All of the listing should be returned as written, apart from any picture in it.

> Given records:
____

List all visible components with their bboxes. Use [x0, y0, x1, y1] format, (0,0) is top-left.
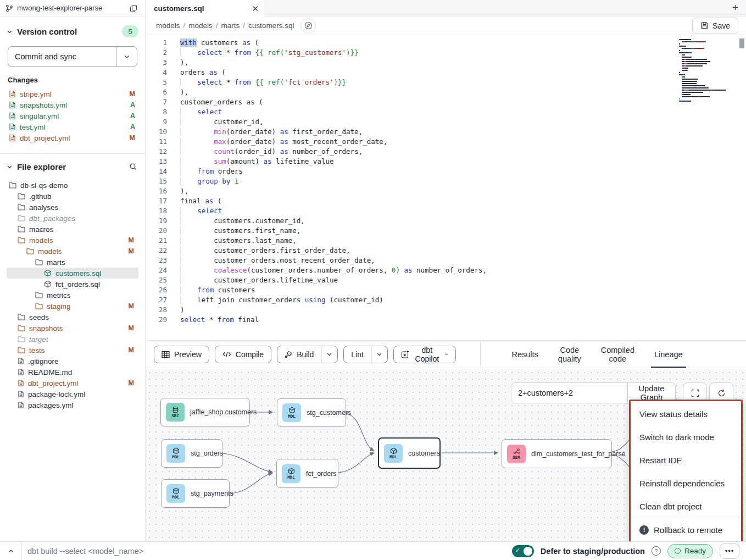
- preview-button[interactable]: Preview: [154, 346, 209, 363]
- menu-item-rollback-to-remote[interactable]: !Rollback to remote: [631, 518, 741, 541]
- tree-file--gitignore[interactable]: .gitignore: [7, 356, 138, 367]
- tab-code-quality[interactable]: Code quality: [558, 341, 581, 368]
- tree-file-dbt-project-yml[interactable]: dbt_project.ymlM: [7, 378, 138, 389]
- tree-item-label: dbt_packages: [29, 214, 134, 223]
- save-button[interactable]: Save: [692, 18, 738, 34]
- code-line: customer_orders.first_order_date,: [180, 246, 487, 256]
- lineage-node-customers[interactable]: MDLcustomers: [378, 437, 441, 469]
- lineage-panel[interactable]: SRCjaffle_shop.customersMDLstg_customers…: [146, 369, 746, 541]
- changed-file-row[interactable]: snapshots.ymlA: [7, 99, 138, 110]
- branch-name: mwong-test-explorer-parse: [17, 4, 125, 12]
- build-button[interactable]: Build: [277, 346, 321, 363]
- commit-options-caret-button[interactable]: [116, 47, 137, 66]
- tree-file-package-lock-yml[interactable]: package-lock.yml: [7, 389, 138, 400]
- node-label: dim_customers_test_for_parse: [531, 450, 626, 458]
- changed-file-name: singular.yml: [20, 112, 126, 120]
- tab-lineage[interactable]: Lineage: [654, 341, 683, 368]
- compile-button[interactable]: Compile: [215, 346, 271, 363]
- tree-file-customers-sql[interactable]: customers.sql: [7, 268, 138, 279]
- tree-folder-models[interactable]: modelsM: [7, 235, 138, 246]
- tab-customers-sql[interactable]: customers.sql ✕: [146, 0, 264, 16]
- breadcrumb-item[interactable]: models: [156, 21, 180, 30]
- compile-label: Compile: [236, 350, 264, 359]
- menu-item-clean-dbt-project[interactable]: Clean dbt project: [631, 495, 741, 518]
- ready-status-badge[interactable]: Ready: [667, 544, 713, 558]
- breadcrumb-item[interactable]: marts: [221, 21, 240, 30]
- chevron-down-icon[interactable]: [7, 164, 13, 170]
- editor-scrollbar[interactable]: [739, 38, 744, 337]
- tree-item-label: staging: [47, 302, 125, 311]
- tree-folder-db-sl-qs-demo[interactable]: db-sl-qs-demo: [7, 180, 138, 191]
- changed-file-row[interactable]: dbt_project.ymlM: [7, 132, 138, 143]
- tab-results[interactable]: Results: [511, 341, 538, 368]
- build-options-caret[interactable]: [321, 346, 337, 363]
- menu-item-reinstall-dependencies[interactable]: Reinstall dependencies: [631, 472, 741, 495]
- file-icon: [9, 90, 16, 98]
- breadcrumb-item[interactable]: models: [188, 21, 213, 30]
- menu-item-view-status-details[interactable]: View status details: [631, 402, 741, 425]
- lineage-node-stg_orders[interactable]: MDLstg_orders: [161, 439, 222, 468]
- tree-file-packages-yml[interactable]: packages.yml: [7, 400, 138, 411]
- tree-file-fct-orders-sql[interactable]: fct_orders.sql: [7, 279, 138, 290]
- lineage-selector-input[interactable]: [511, 383, 627, 403]
- tree-folder-target[interactable]: target: [7, 334, 138, 345]
- tree-item-label: customers.sql: [55, 269, 134, 278]
- lineage-edge: [346, 413, 374, 451]
- code-line: ),: [180, 186, 487, 196]
- changed-file-row[interactable]: singular.ymlA: [7, 110, 138, 121]
- tree-item-label: target: [29, 335, 134, 343]
- tree-folder-dbt-packages[interactable]: dbt_packages: [7, 213, 138, 224]
- command-prompt-text[interactable]: dbt build --select <model_name>: [27, 547, 143, 556]
- lineage-node-dim_customers_test_for_parse[interactable]: SEMdim_customers_test_for_parse: [502, 439, 612, 468]
- tree-folder-seeds[interactable]: seeds: [7, 312, 138, 323]
- tree-folder-marts[interactable]: marts: [7, 257, 138, 268]
- lineage-node-stg_payments[interactable]: MDLstg_payments: [161, 479, 230, 508]
- dbt-copilot-button[interactable]: dbt Copilot: [393, 346, 456, 363]
- tree-folder-analyses[interactable]: analyses: [7, 202, 138, 213]
- new-tab-button[interactable]: +: [732, 2, 738, 14]
- lint-options-caret[interactable]: [371, 346, 387, 363]
- copy-branch-button[interactable]: [129, 3, 138, 13]
- tab-compiled-code[interactable]: Compiled code: [601, 341, 634, 368]
- help-icon[interactable]: ?: [652, 546, 661, 556]
- file-search-button[interactable]: [128, 162, 138, 172]
- tree-folder-staging[interactable]: stagingM: [7, 301, 138, 312]
- changed-file-name: test.yml: [20, 123, 126, 131]
- menu-item-switch-to-dark-mode[interactable]: Switch to dark mode: [631, 425, 741, 448]
- code-line: customer_id,: [180, 117, 487, 127]
- lineage-node-fct_orders[interactable]: MDLfct_orders: [276, 459, 338, 488]
- tree-file-readme-md[interactable]: README.md: [7, 367, 138, 378]
- file-info-button[interactable]: [300, 18, 316, 34]
- refresh-icon: [717, 389, 726, 397]
- changed-file-row[interactable]: stripe.ymlM: [7, 88, 138, 99]
- tree-folder--github[interactable]: .github: [7, 191, 138, 202]
- tree-folder-macros[interactable]: macros: [7, 224, 138, 235]
- close-tab-icon[interactable]: ✕: [252, 4, 259, 13]
- changed-file-row[interactable]: test.ymlA: [7, 121, 138, 132]
- tree-folder-metrics[interactable]: metrics: [7, 290, 138, 301]
- lineage-node-stg_customers[interactable]: MDLstg_customers: [277, 398, 346, 427]
- toggle-knob: [524, 547, 532, 556]
- defer-toggle[interactable]: ✓: [512, 545, 534, 557]
- code-line: select * from {{ ref('stg_customers')}}: [180, 48, 487, 58]
- code-content[interactable]: with customers as ( select * from {{ ref…: [174, 38, 487, 325]
- expand-console-button[interactable]: [0, 542, 22, 560]
- lineage-node-jaffle_shop_customers[interactable]: SRCjaffle_shop.customers: [160, 398, 250, 426]
- tree-item-label: README.md: [28, 368, 134, 376]
- tree-folder-models[interactable]: modelsM: [7, 246, 138, 257]
- editor-minimap[interactable]: [679, 38, 737, 102]
- menu-item-restart-ide[interactable]: Restart IDE: [631, 448, 741, 472]
- compass-icon: [304, 21, 313, 30]
- more-options-button[interactable]: •••: [720, 544, 739, 559]
- tree-folder-snapshots[interactable]: snapshotsM: [7, 323, 138, 334]
- commit-and-sync-button[interactable]: Commit and sync: [8, 47, 116, 66]
- breadcrumb-item[interactable]: customers.sql: [248, 21, 294, 30]
- lint-button[interactable]: Lint: [344, 346, 371, 363]
- tree-folder-tests[interactable]: testsM: [7, 345, 138, 356]
- action-toolbar: Preview Compile Build: [146, 341, 746, 368]
- chevron-down-icon[interactable]: [7, 29, 13, 35]
- code-editor[interactable]: 1234567891011121314151617181920212223242…: [146, 35, 746, 341]
- breadcrumb-row: models/models/marts/customers.sql Save: [146, 16, 746, 35]
- scrollbar-thumb[interactable]: [739, 38, 744, 48]
- folder-icon: [35, 292, 43, 298]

____

> Response to the task:
List all visible components with their bboxes. Use [x0, y0, x1, y1] format, (0,0) is top-left.
- preview-button[interactable]: Preview: [154, 346, 209, 363]
- menu-item-rollback-to-remote[interactable]: !Rollback to remote: [631, 518, 741, 541]
- tree-file--gitignore[interactable]: .gitignore: [7, 356, 138, 367]
- tab-code-quality[interactable]: Code quality: [558, 341, 581, 368]
- tree-file-dbt-project-yml[interactable]: dbt_project.ymlM: [7, 378, 138, 389]
- tree-item-label: dbt_packages: [29, 214, 134, 223]
- save-button[interactable]: Save: [692, 18, 738, 34]
- code-line: customer_orders.first_order_date,: [180, 246, 487, 256]
- lineage-node-customers[interactable]: MDLcustomers: [378, 437, 441, 469]
- lineage-panel[interactable]: SRCjaffle_shop.customersMDLstg_customers…: [146, 369, 746, 541]
- changed-file-row[interactable]: snapshots.ymlA: [7, 99, 138, 110]
- branch-name: mwong-test-explorer-parse: [17, 4, 125, 12]
- build-button[interactable]: Build: [277, 346, 321, 363]
- commit-options-caret-button[interactable]: [116, 47, 137, 66]
- tree-file-package-lock-yml[interactable]: package-lock.yml: [7, 389, 138, 400]
- node-label: dim_customers_test_for_parse: [531, 450, 626, 458]
- changed-file-name: singular.yml: [20, 112, 126, 120]
- tab-lineage[interactable]: Lineage: [654, 341, 683, 368]
- compile-button[interactable]: Compile: [215, 346, 271, 363]
- tree-file-customers-sql[interactable]: customers.sql: [7, 268, 138, 279]
- tree-folder-models[interactable]: modelsM: [7, 235, 138, 246]
- tab-customers-sql[interactable]: customers.sql ✕: [146, 0, 264, 16]
- breadcrumb-item[interactable]: models: [156, 21, 180, 30]
- compile-label: Compile: [236, 350, 264, 359]
- menu-item-clean-dbt-project[interactable]: Clean dbt project: [631, 495, 741, 518]
- ready-status-badge[interactable]: Ready: [667, 544, 713, 558]
- breadcrumb-item[interactable]: marts: [221, 21, 240, 30]
- chevron-down-icon[interactable]: [7, 164, 13, 170]
- editor-scrollbar[interactable]: [739, 38, 744, 337]
- tree-item-label: staging: [47, 302, 125, 311]
- tree-folder-db-sl-qs-demo[interactable]: db-sl-qs-demo: [7, 180, 138, 191]
- changed-file-row[interactable]: dbt_project.ymlM: [7, 132, 138, 143]
- tab-results[interactable]: Results: [511, 341, 538, 368]
- build-options-caret[interactable]: [321, 346, 337, 363]
- menu-item-reinstall-dependencies[interactable]: Reinstall dependencies: [631, 472, 741, 495]
- file-icon: [9, 90, 16, 98]
- breadcrumb-item[interactable]: models: [188, 21, 213, 30]
- menu-item-view-status-details[interactable]: View status details: [631, 402, 741, 425]
- lineage-node-stg_orders[interactable]: MDLstg_orders: [161, 439, 222, 468]
- tree-file-packages-yml[interactable]: packages.yml: [7, 400, 138, 411]
- tree-file-fct-orders-sql[interactable]: fct_orders.sql: [7, 279, 138, 290]
- lineage-selector-input[interactable]: [511, 383, 627, 403]
- tree-folder-target[interactable]: target: [7, 334, 138, 345]
- tree-item-label: customers.sql: [55, 269, 134, 278]
- lineage-edge: [346, 413, 374, 451]
- code-line: ),: [180, 186, 487, 196]
- changed-file-row[interactable]: singular.ymlA: [7, 110, 138, 121]
- tree-item-label: target: [29, 335, 134, 343]
- tree-folder-dbt-packages[interactable]: dbt_packages: [7, 213, 138, 224]
- command-prompt-text[interactable]: dbt build --select <model_name>: [27, 547, 143, 556]
- lineage-node-dim_customers_test_for_parse[interactable]: SEMdim_customers_test_for_parse: [502, 439, 612, 468]
- tree-folder-seeds[interactable]: seeds: [7, 312, 138, 323]
- tree-folder-marts[interactable]: marts: [7, 257, 138, 268]
- lineage-node-stg_payments[interactable]: MDLstg_payments: [161, 479, 230, 508]
- dbt-copilot-button[interactable]: dbt Copilot: [393, 346, 456, 363]
- tree-folder-analyses[interactable]: analyses: [7, 202, 138, 213]
- new-tab-button[interactable]: +: [732, 2, 738, 14]
- lint-options-caret[interactable]: [371, 346, 387, 363]
- copy-branch-button[interactable]: [129, 3, 138, 13]
- tab-compiled-code[interactable]: Compiled code: [601, 341, 634, 368]
- help-icon[interactable]: ?: [652, 546, 661, 556]
- file-search-button[interactable]: [128, 162, 138, 172]
- tree-folder-staging[interactable]: stagingM: [7, 301, 138, 312]
- changed-file-name: test.yml: [20, 123, 126, 131]
- menu-item-switch-to-dark-mode[interactable]: Switch to dark mode: [631, 425, 741, 448]
- code-line: customer_id,: [180, 117, 487, 127]
- lineage-node-fct_orders[interactable]: MDLfct_orders: [276, 459, 338, 488]
- tree-file-readme-md[interactable]: README.md: [7, 367, 138, 378]
- file-info-button[interactable]: [300, 18, 316, 34]
- refresh-icon: [717, 389, 726, 397]
- changed-file-row[interactable]: stripe.ymlM: [7, 88, 138, 99]
- tree-folder--github[interactable]: .github: [7, 191, 138, 202]
- tree-folder-macros[interactable]: macros: [7, 224, 138, 235]
- close-tab-icon[interactable]: ✕: [252, 4, 259, 13]
- changed-file-row[interactable]: test.ymlA: [7, 121, 138, 132]
- tree-folder-metrics[interactable]: metrics: [7, 290, 138, 301]
- lineage-node-stg_customers[interactable]: MDLstg_customers: [277, 398, 346, 427]
- toggle-knob: [524, 547, 532, 556]
- defer-toggle[interactable]: ✓: [512, 545, 534, 557]
- code-line: select * from {{ ref('stg_customers')}}: [180, 48, 487, 58]
- code-content[interactable]: with customers as ( select * from {{ ref…: [174, 38, 487, 325]
- expand-console-button[interactable]: [0, 542, 22, 560]
- lineage-node-jaffle_shop_customers[interactable]: SRCjaffle_shop.customers: [160, 398, 250, 426]
- tree-item-label: README.md: [28, 368, 134, 376]
- tree-folder-models[interactable]: modelsM: [7, 246, 138, 257]
- editor-minimap[interactable]: [679, 38, 737, 102]
- menu-item-restart-ide[interactable]: Restart IDE: [631, 448, 741, 472]
- compass-icon: [304, 21, 313, 30]
- more-options-button[interactable]: •••: [720, 544, 739, 559]
- tree-folder-snapshots[interactable]: snapshotsM: [7, 323, 138, 334]
- commit-and-sync-button[interactable]: Commit and sync: [8, 47, 116, 66]
- breadcrumb-item[interactable]: customers.sql: [248, 21, 294, 30]
- lint-button[interactable]: Lint: [344, 346, 371, 363]
- tree-folder-tests[interactable]: testsM: [7, 345, 138, 356]
- action-toolbar: Preview Compile Build: [146, 341, 746, 368]
- chevron-down-icon[interactable]: [7, 29, 13, 35]
- code-editor[interactable]: 1234567891011121314151617181920212223242…: [146, 35, 746, 341]
- breadcrumb-row: models/models/marts/customers.sql Save: [146, 16, 746, 35]
- scrollbar-thumb[interactable]: [739, 38, 744, 48]
- folder-icon: [35, 292, 43, 298]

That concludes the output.